WMRS
- Monticello, Indiana; United States;
- Frequency: 107.7 MHz
- Branding: Sunny 107.7

Programming
- Format: Adult Contemporary
- Affiliations: Fox News Radio WLFI-TV Indianapolis Motor Speedway Radio Network

Ownership
- Owner: Monticello Community Radio, Inc.

History
- First air date: March 1989

Technical information
- Facility ID: 24091
- Class: A
- ERP: 2,450 watts
- HAAT: 157 meters (515 ft)
- Transmitter coordinates: 40°40′8.00″N 86°41′44.00″W﻿ / ﻿40.6688889°N 86.6955556°W

Links
- Webcast: Listen Live
- Website: wmrsradio.com

= WMRS =

WMRS Radio went on the air in March 1989 filling a void left by Power 95 formerly WVTL when WVTL left the Monticello, Indiana community in the mid-1980s.
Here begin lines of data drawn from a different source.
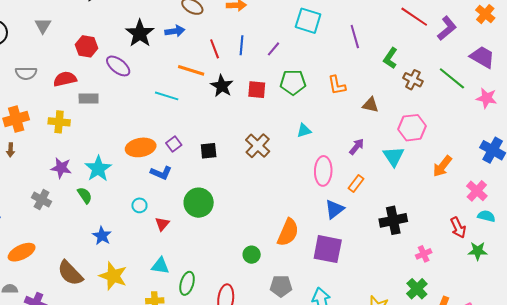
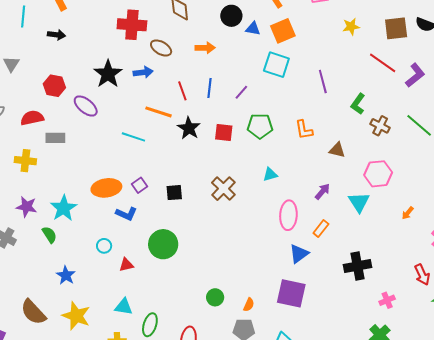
orange arrow: (442, 166) -> (408, 213), size x0.6
red triangle: (162, 224) -> (126, 265), turned 35
orange semicircle: (288, 232) -> (249, 305), moved, size x0.5

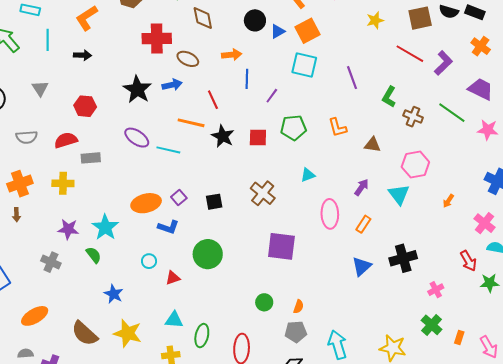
blue triangle: (253, 29) -> (278, 31), turned -35
blue line: (209, 88) -> (247, 79), moved
purple ellipse: (86, 106) -> (137, 138), moved
blue triangle: (299, 254) -> (362, 266), moved
purple square: (291, 293) -> (281, 246), moved

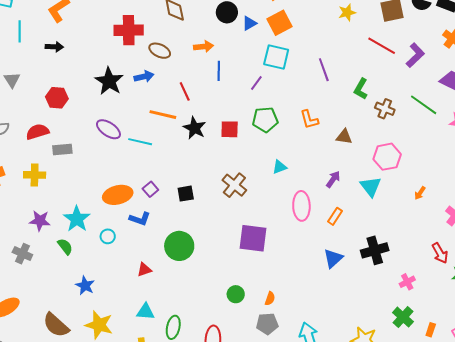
purple line: (272, 96) -> (256, 83), moved
cyan circle: (149, 261) -> (108, 236), moved

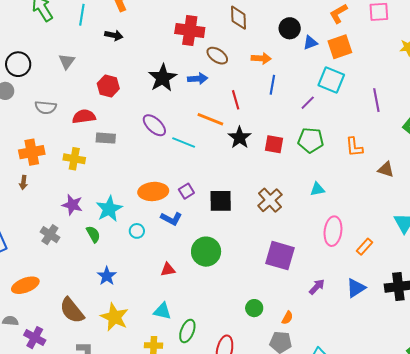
purple arrow: (333, 179) -> (317, 287), moved
black square: (186, 194) -> (221, 201), size x1.4

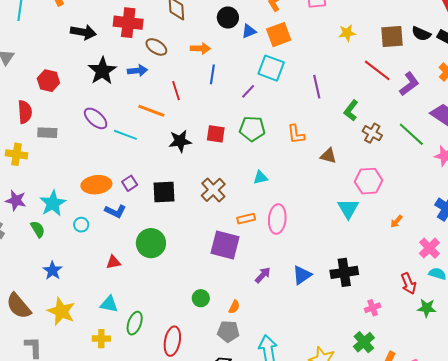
black arrow: (114, 35) -> (83, 32), moved, size x1.4
red semicircle: (84, 117) -> (25, 112), turned 95
black star: (240, 138) -> (180, 141), moved, turned 30
orange rectangle: (364, 247) -> (246, 219), moved, turned 36

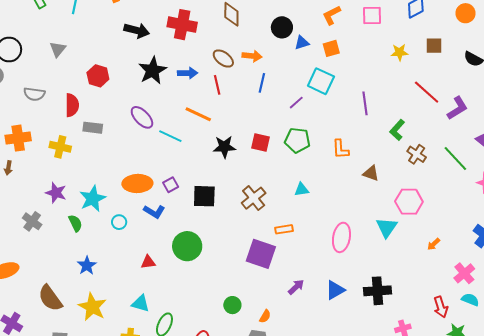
orange square: (279, 35) -> (331, 48), size x0.7
brown square: (392, 36) -> (434, 46), moved, size x0.7
brown ellipse: (156, 47) -> (223, 59), moved
red line: (176, 91) -> (217, 85), moved
pink ellipse: (277, 219) -> (341, 237), moved

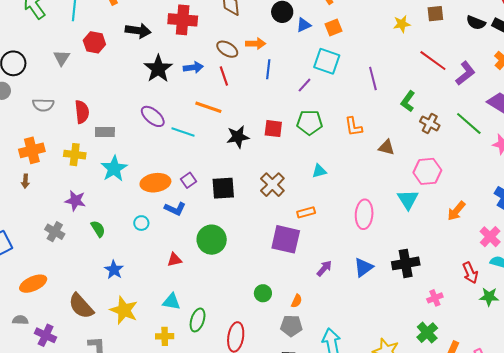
red hexagon: (98, 76) -> (94, 42), moved
cyan star: (92, 199) -> (114, 169), moved
orange arrow: (434, 244) -> (456, 211), size x1.5

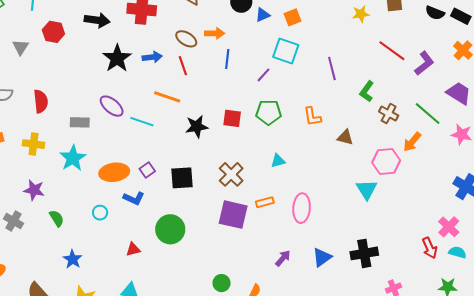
gray rectangle: (105, 132) -> (80, 122), moved
orange arrow: (456, 211) -> (412, 142), moved
pink ellipse: (364, 214) -> (302, 208), moved
purple square: (286, 239) -> (233, 215), moved
red arrow: (470, 273) -> (430, 248), moved

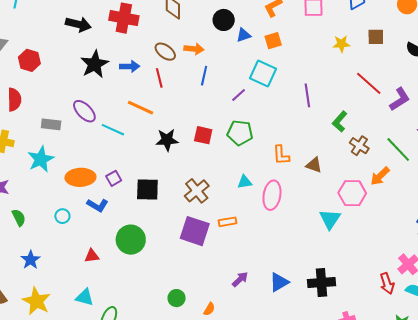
red hexagon: (53, 32) -> (29, 60), moved
orange L-shape: (312, 117) -> (281, 155), moved
pink ellipse: (302, 208) -> (272, 195), moved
WMRS plays music of the 1970s, 1980s, 1990s, and today.

WMRS is the home of Super Trading Post and, during the Summer season, "TGIF" Pool Party Friday. WMRS Radio has won five Crystal Communicator Awards of Excellence for its sports broadcasts.

WMRS/Sunny 107.7 FM was awarded Station of the Year honors during the Indiana Broadcasters Association 19th Annual Spectrum Awards in market 3. WMRS Radio provides the area with up-to-the-minute local news, sports, weather, and national news at the top of nearly every hour.

Radio sponsors the Monticello citywide Holiday Treasure Hunt, a Turkey giveaway, a Christmas Tree giveaway, a Mother's Day Contest, the Touch of Elegance Bridal Show, and the Lakes Area Home and Garden Show and broadcasts live at www.wmrsradio.com.